*** Begin section ***

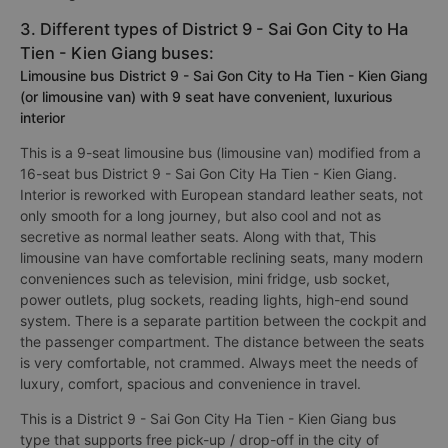
3. Different types of District 9 - Sai Gon City to Ha
Tien - Kien Giang buses:
Limousine bus District 9 - Sai Gon City to Ha Tien - Kien Giang
(or limousine van) with 9 seat have convenient, luxurious
interior
This is a 9-seat limousine bus (limousine van) modified from a
16-seat bus District 9 - Sai Gon City Ha Tien - Kien Giang.
Interior is reworked with European standard leather seats, not
only smooth for a long journey, but also cool and not as
secretive as normal leather seats. Along with that, This
limousine van have comfortable reclining seats, many modern
conveniences such as television, mini fridge, usb socket,
power outlets, plug sockets, reading lights, high-end sound
system. There is a separate partition between the cockpit and
the passenger compartment. The distance between the seats
is very comfortable, not crammed. Always meet the needs of
luxury, comfort, spacious and convenience in travel.
This is a District 9 - Sai Gon City Ha Tien - Kien Giang bus
type that supports free pick-up / drop-off in the city of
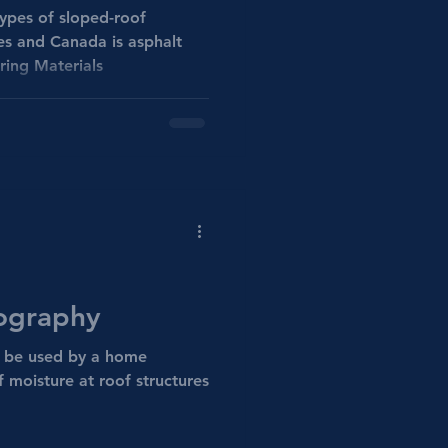
pes of sloped-roof
es and Canada is asphalt
ring Materials
ography
 be used by a home
f moisture at roof structures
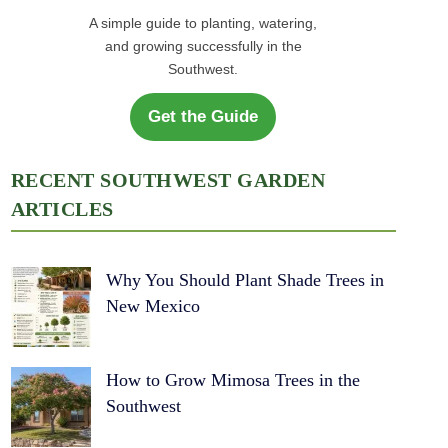
A simple guide to planting, watering,
and growing successfully in the
Southwest.
Get the Guide
RECENT SOUTHWEST GARDEN
ARTICLES
Why You Should Plant Shade Trees in
New Mexico
How to Grow Mimosa Trees in the
Southwest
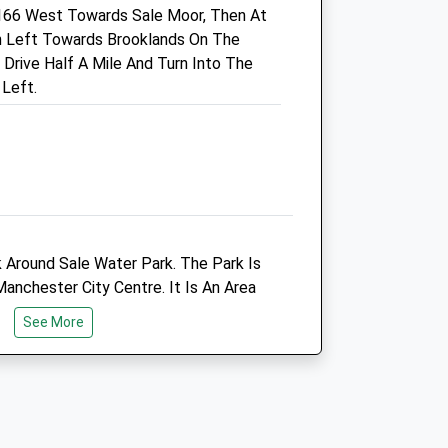
166 West Towards Sale Moor, Then At
M33 7JW
urn Left Towards Brooklands On The
0161 470 9999
rive Half A Mile And Turn Into The
uk
Sal@whitecrossvets.co.uk
 Left.
Website
1.49 Miles
Animals Treated
k Around Sale Water Park. The Park Is
Open
Close
nchester City Centre. It Is An Area
Mon
01:24
01:24
d Containing A Lake, Woodland,
See More
Tue
01:24
01:24
, Cafe, Restaurant And Water Sports
Wed
01:24
01:24
Thu
01:24
01:24
Fri
01:24
01:24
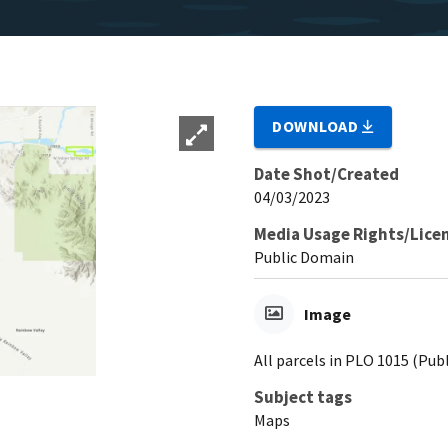
DOWNLOAD
Date Shot/Created
04/03/2023
Media Usage Rights/Lice
Public Domain
Image
All parcels in PLO 1015 (Pub
Subject tags
Maps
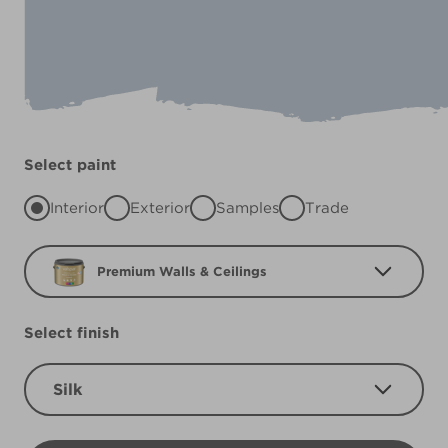
Select paint
Interior
Exterior
Samples
Trade
Premium Walls & Ceilings
Select finish
Silk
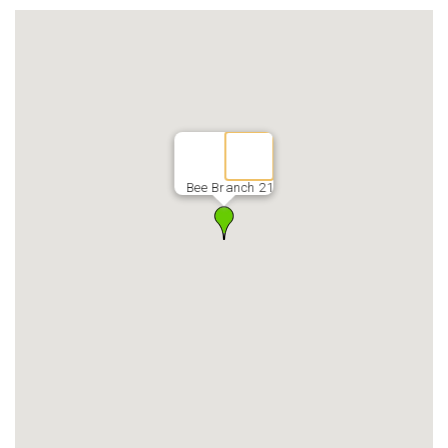
Bee Branch 21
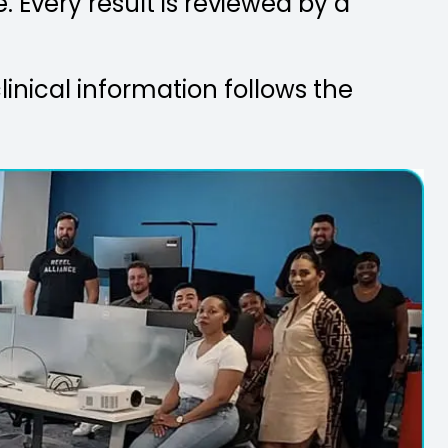
. Every result is reviewed by a
linical information follows the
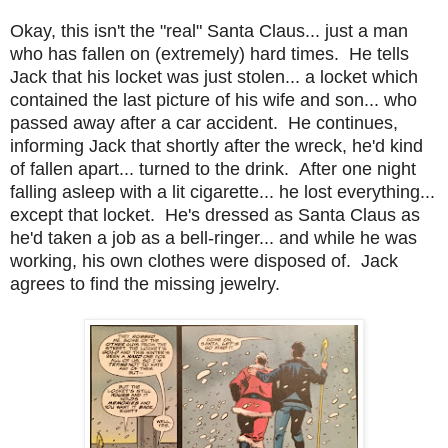
Okay, this isn't the "real" Santa Claus... just a man
who has fallen on (extremely) hard times. He tells
Jack that his locket was just stolen... a locket which
contained the last picture of his wife and son... who
passed away after a car accident. He continues,
informing Jack that shortly after the wreck, he'd kind
of fallen apart... turned to the drink. After one night
falling asleep with a lit cigarette... he lost everything...
except that locket. He's dressed as Santa Claus as
he'd taken a job as a bell-ringer... and while he was
working, his own clothes were disposed of. Jack
agrees to find the missing jewelry.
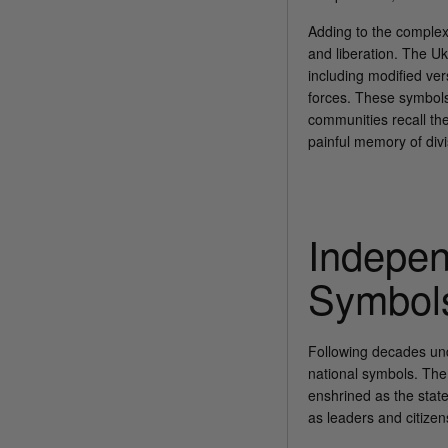
Adding to the complex
and liberation. The U
including modified ver
forces. These symbols,
communities recall the
painful memory of div
Indepen
Symbol
Following decades und
national symbols. The 
enshrined as the state
as leaders and citizen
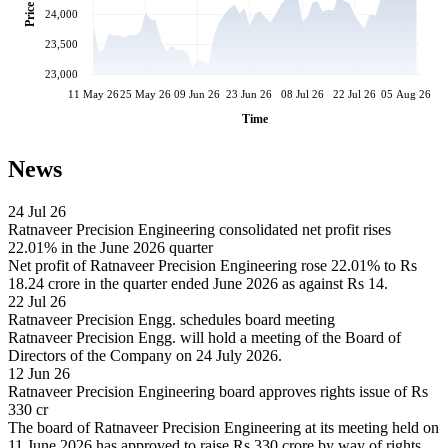
Price
24,000
23,500
23,000
11 May 26
25 May 26
09 Jun 26
23 Jun 26
08 Jul 26
22 Jul 26
05 Aug 26
Time
News
24 Jul 26
Ratnaveer Precision Engineering consolidated net profit rises
22.01% in the June 2026 quarter
Net profit of Ratnaveer Precision Engineering rose 22.01% to Rs
18.24 crore in the quarter ended June 2026 as against Rs 14.
22 Jul 26
Ratnaveer Precision Engg. schedules board meeting
Ratnaveer Precision Engg. will hold a meeting of the Board of
Directors of the Company on 24 July 2026.
12 Jun 26
Ratnaveer Precision Engineering board approves rights issue of Rs
330 cr
The board of Ratnaveer Precision Engineering at its meeting held on
11 June 2026 has approved to raise Rs 330 crore by way of rights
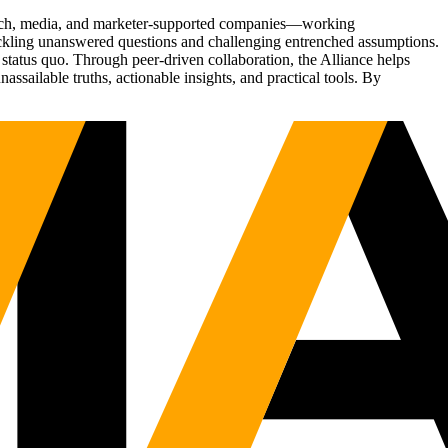
Tech, media, and marketer-supported companies—working
tackling unanswered questions and challenging entrenched assumptions.
status quo. Through peer-driven collaboration, the Alliance helps
sailable truths, actionable insights, and practical tools. By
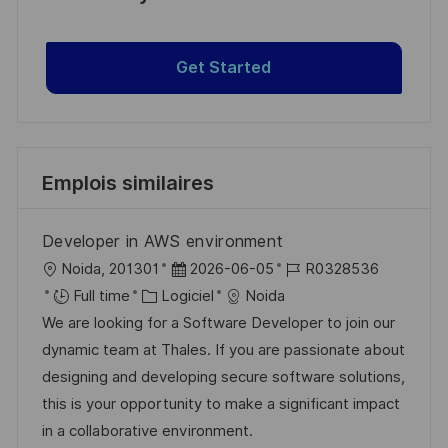
Get Started
Emplois similaires
Developer in AWS environment
l
D
R
Noida, 201301
2026-06-05
R0328536
o
C
a
é
Full time
Logiciel
Noida
c
a
t
f
We are looking for a Software Developer to join our
a
t
e
é
dynamic team at Thales. If you are passionate about
l
é
d
r
designing and developing secure software solutions,
i
g
’
e
this is your opportunity to make a significant impact
s
o
a
n
in a collaborative environment.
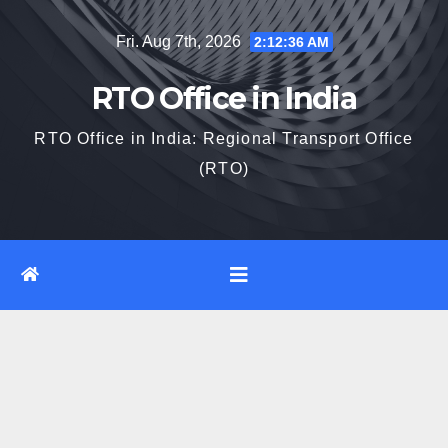
Skip
Fri. Aug 7th, 2026
2:12:37 AM
to
content
RTO Office in India
RTO Office in India: Regional Transport Office
(RTO)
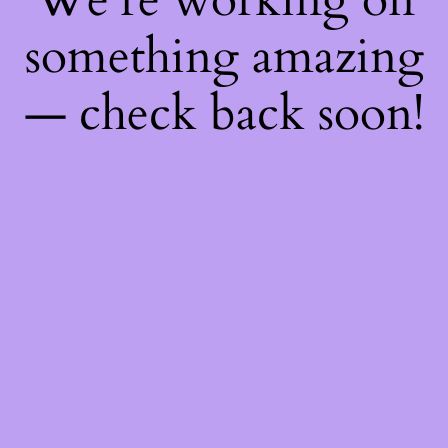
something amazing
— check back soon!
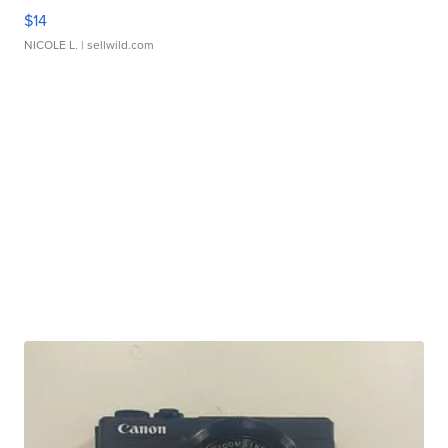
$14
NICOLE L.
| sellwild.com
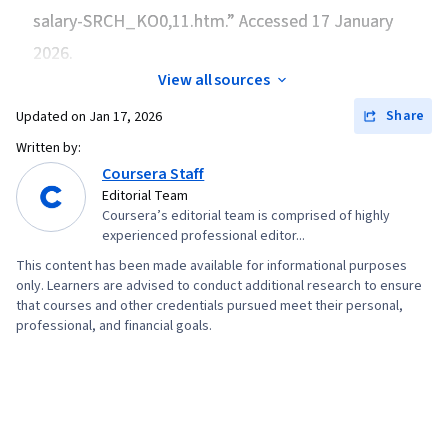
salary-SRCH_KO0,11.htm.” Accessed 17 January
Returns, Financial Trading, Regression Analysis,
Performance Measurement, Financial
2026.
Forecasting, Capital Budgeting, Cash Flow
View all sources
Forecasting, Risk Analysis, Working Capital,
Share
Updated on
Jan 17, 2026
Business Valuation, General Finance, Microsoft
Written by:
Excel
Coursera Staff
Editorial Team
Coursera’s editorial team is comprised of highly
experienced professional editor...
This content has been made available for informational purposes
only. Learners are advised to conduct additional research to ensure
that courses and other credentials pursued meet their personal,
professional, and financial goals.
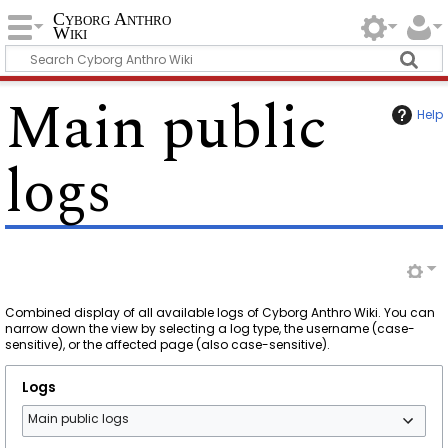
Cyborg Anthro
Wiki
Main public
Help
logs
Combined display of all available logs of Cyborg Anthro Wiki. You can
narrow down the view by selecting a log type, the username (case-
sensitive), or the affected page (also case-sensitive).
Logs
Main public logs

*** End section ***

Your answer must be the exact lines from the records above, from the one containing "166 West Towards Sale Moor, Then At" through the one containing "linical information follows the", both included, with every picture left out.

166 West Towards Sale Moor, Then At
M33 7JW
urn Left Towards Brooklands On The
0161 470 9999
rive Half A Mile And Turn Into The
uk
Sal@whitecrossvets.co.uk
 Left.
Website
1.49 Miles
Animals Treated
k Around Sale Water Park. The Park Is
Open
Close
nchester City Centre. It Is An Area
Mon
01:24
01:24
d Containing A Lake, Woodland,
See More
Tue
01:24
01:24
, Cafe, Restaurant And Water Sports
Wed
01:24
01:24
Thu
01:24
01:24
Fri
01:24
01:24
DOWNLOAD
Date Shot/Created
04/03/2023
Media Usage Rights/Lice
Public Domain
Image
All parcels in PLO 1015 (Pub
Subject tags
Maps
Select paint
Interior
Exterior
Samples
Trade
Premium Walls & Ceilings
Select finish
Silk
Bee Branch 21
. Every result is reviewed by a
linical information follows the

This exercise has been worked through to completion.